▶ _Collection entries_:
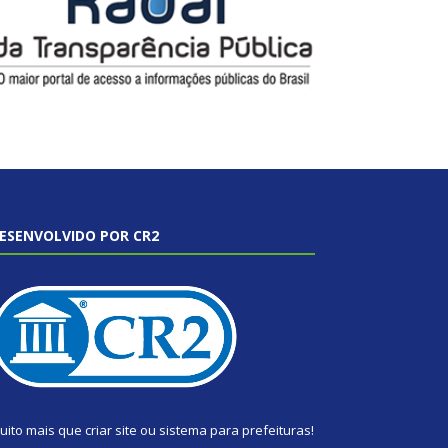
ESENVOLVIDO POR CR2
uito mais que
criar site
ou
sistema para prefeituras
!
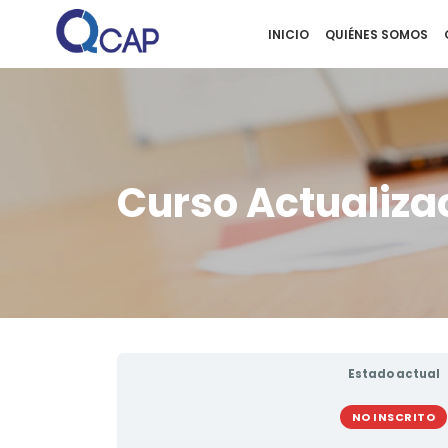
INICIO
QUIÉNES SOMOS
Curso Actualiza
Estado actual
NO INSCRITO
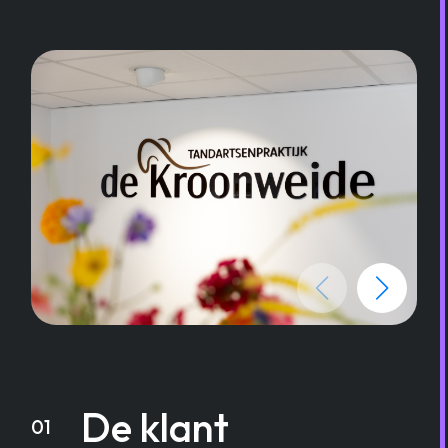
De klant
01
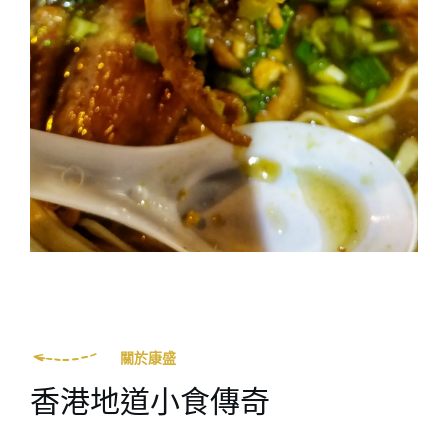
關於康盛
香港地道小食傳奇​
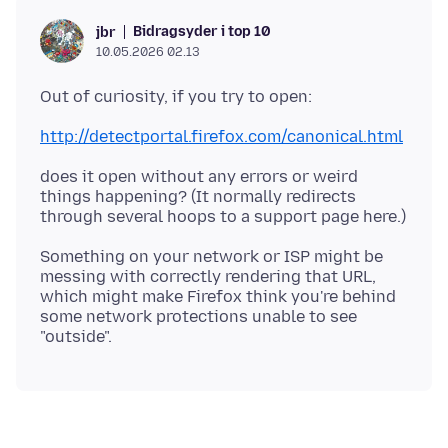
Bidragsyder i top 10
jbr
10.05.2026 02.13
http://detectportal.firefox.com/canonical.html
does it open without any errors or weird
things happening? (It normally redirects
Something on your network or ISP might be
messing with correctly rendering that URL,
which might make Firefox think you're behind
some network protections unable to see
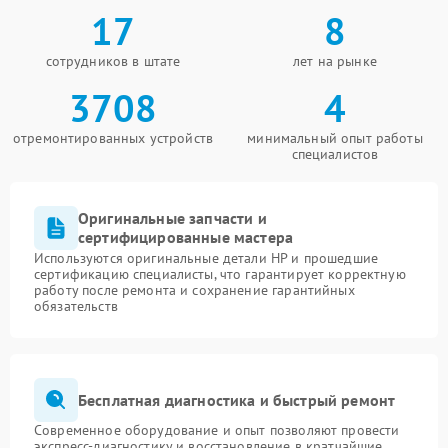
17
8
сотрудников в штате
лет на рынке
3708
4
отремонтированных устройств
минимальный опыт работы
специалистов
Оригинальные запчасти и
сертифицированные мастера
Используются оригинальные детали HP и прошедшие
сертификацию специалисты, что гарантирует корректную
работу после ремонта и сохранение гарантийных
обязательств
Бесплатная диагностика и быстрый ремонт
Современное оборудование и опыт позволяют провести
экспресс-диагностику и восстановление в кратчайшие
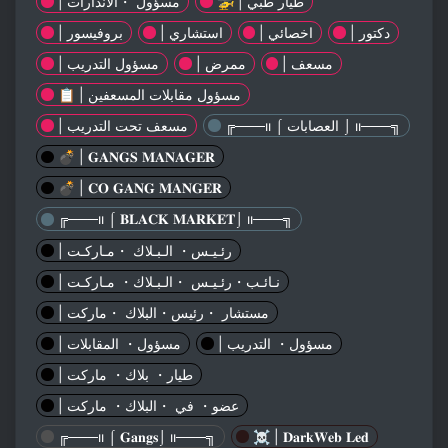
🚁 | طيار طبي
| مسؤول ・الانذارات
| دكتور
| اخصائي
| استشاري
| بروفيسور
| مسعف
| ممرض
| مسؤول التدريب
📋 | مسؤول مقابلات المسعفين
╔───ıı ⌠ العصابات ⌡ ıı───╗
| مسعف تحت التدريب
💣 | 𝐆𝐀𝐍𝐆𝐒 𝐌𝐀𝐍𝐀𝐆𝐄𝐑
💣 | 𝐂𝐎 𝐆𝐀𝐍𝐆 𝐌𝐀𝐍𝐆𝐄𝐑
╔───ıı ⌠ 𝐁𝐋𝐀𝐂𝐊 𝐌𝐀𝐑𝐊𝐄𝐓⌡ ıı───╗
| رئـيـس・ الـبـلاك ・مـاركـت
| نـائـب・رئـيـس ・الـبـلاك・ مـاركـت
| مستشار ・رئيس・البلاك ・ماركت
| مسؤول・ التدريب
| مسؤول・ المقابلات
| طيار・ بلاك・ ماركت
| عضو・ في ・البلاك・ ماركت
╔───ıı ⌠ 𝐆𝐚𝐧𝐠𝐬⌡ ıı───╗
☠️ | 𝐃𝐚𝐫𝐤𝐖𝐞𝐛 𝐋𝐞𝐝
==
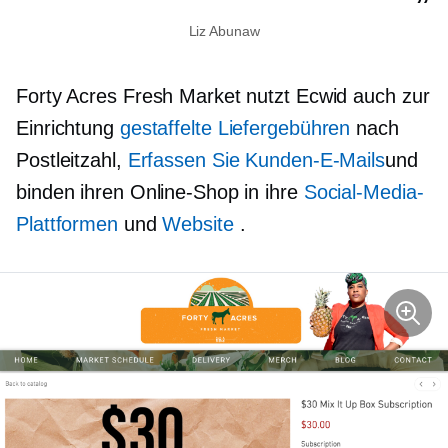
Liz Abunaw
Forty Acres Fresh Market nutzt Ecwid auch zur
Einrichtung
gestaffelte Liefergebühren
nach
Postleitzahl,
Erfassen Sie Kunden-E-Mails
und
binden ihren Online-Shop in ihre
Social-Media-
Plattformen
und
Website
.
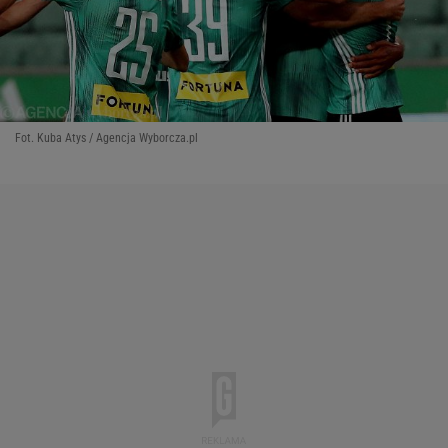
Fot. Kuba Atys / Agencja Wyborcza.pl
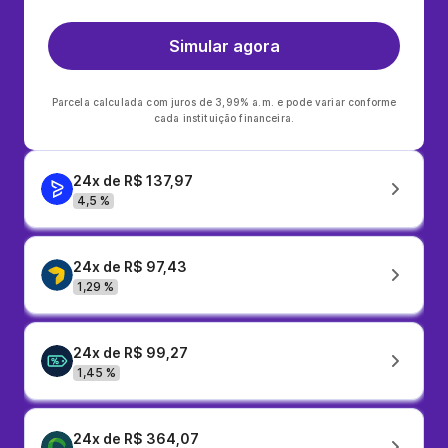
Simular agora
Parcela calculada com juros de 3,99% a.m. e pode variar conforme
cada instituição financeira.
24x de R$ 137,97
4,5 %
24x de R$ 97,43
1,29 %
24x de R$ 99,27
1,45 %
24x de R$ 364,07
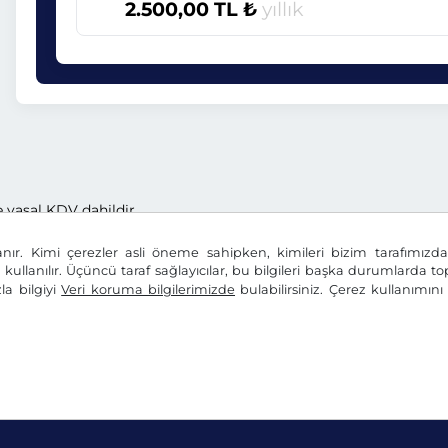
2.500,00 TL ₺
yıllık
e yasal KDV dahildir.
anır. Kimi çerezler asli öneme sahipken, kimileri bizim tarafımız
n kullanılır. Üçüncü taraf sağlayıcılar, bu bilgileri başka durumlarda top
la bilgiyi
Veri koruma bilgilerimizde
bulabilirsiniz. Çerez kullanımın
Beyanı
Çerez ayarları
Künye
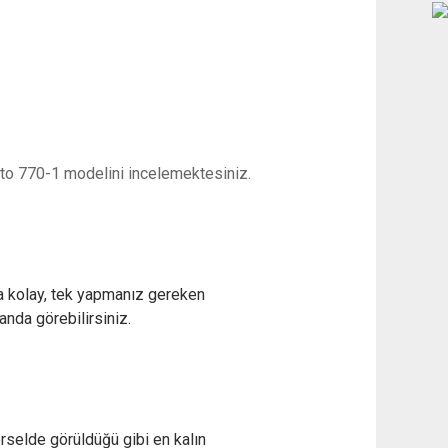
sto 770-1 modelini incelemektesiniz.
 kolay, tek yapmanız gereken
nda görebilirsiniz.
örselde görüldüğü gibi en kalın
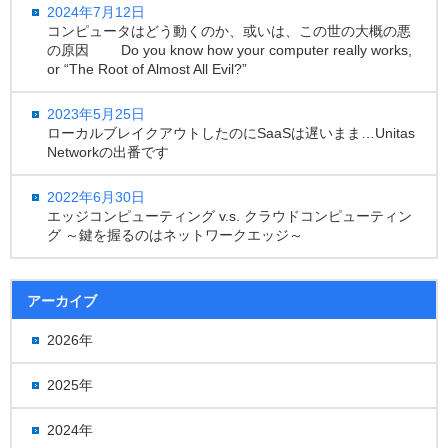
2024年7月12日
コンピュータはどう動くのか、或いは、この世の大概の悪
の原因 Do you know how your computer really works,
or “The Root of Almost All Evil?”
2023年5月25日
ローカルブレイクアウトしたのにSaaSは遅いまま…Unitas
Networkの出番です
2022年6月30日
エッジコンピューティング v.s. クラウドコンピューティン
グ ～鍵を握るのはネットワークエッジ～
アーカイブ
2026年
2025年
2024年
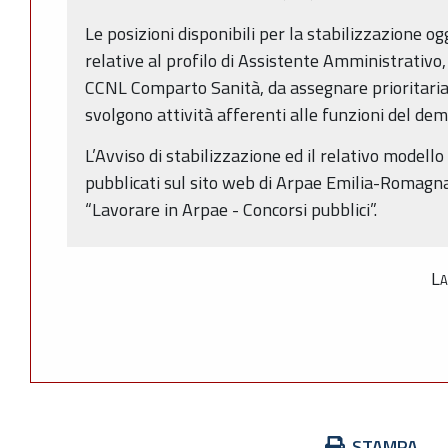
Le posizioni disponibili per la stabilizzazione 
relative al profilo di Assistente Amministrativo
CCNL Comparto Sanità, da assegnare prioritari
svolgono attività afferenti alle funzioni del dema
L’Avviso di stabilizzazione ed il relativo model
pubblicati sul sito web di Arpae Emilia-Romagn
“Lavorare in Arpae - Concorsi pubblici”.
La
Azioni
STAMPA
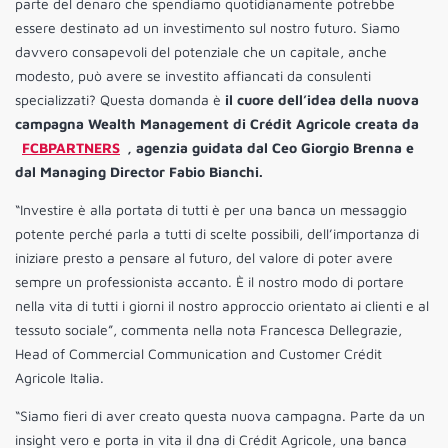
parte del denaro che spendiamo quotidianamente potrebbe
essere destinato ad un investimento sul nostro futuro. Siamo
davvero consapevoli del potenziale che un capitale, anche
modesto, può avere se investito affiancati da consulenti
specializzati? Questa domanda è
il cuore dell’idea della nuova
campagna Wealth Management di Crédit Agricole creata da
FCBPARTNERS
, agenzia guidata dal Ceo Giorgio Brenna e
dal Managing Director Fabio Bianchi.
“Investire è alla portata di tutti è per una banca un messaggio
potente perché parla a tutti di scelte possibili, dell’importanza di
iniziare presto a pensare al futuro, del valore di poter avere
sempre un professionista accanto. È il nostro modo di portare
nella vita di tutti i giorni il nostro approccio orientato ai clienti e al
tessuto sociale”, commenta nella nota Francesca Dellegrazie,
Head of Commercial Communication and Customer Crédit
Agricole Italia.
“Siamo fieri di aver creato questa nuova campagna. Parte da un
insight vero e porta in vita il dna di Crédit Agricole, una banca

▶ _PROBLEM_:
Above are some entries; copy exactly the lines from the line with "sto 770-1 modelini incelemektesiniz." through the line with "Le posizioni disponibili", both included, but none of the pictures.

▶ _TASK OUTPUT_:
sto 770-1 modelini incelemektesiniz.
 kolay, tek yapmanız gereken
nda görebilirsiniz.
örselde görüldüğü gibi en kalın
2024年7月12日
コンピュータはどう動くのか、或いは、この世の大概の悪
の原因 Do you know how your computer really works,
or “The Root of Almost All Evil?”
2023年5月25日
ローカルブレイクアウトしたのにSaaSは遅いまま…Unitas
Networkの出番です
2022年6月30日
エッジコンピューティング v.s. クラウドコンピューティン
グ ～鍵を握るのはネットワークエッジ～
アーカイブ
2026年
2025年
2024年
Le posizioni disponibili per la stabilizzazione 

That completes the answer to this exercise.